**RAW DATA:**
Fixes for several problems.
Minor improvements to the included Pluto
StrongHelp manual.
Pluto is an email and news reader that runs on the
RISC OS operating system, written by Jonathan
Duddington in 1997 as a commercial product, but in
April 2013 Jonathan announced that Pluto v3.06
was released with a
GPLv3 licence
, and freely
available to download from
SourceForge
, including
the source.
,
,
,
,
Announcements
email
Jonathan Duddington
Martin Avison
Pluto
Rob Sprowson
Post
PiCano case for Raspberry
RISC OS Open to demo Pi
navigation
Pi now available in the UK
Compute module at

**WHAT TO PRODUCE:** Looking at the entries, count the lines where the word "that" appears, and state the count by itself.

**ANSWER TO THIS TASK:** 2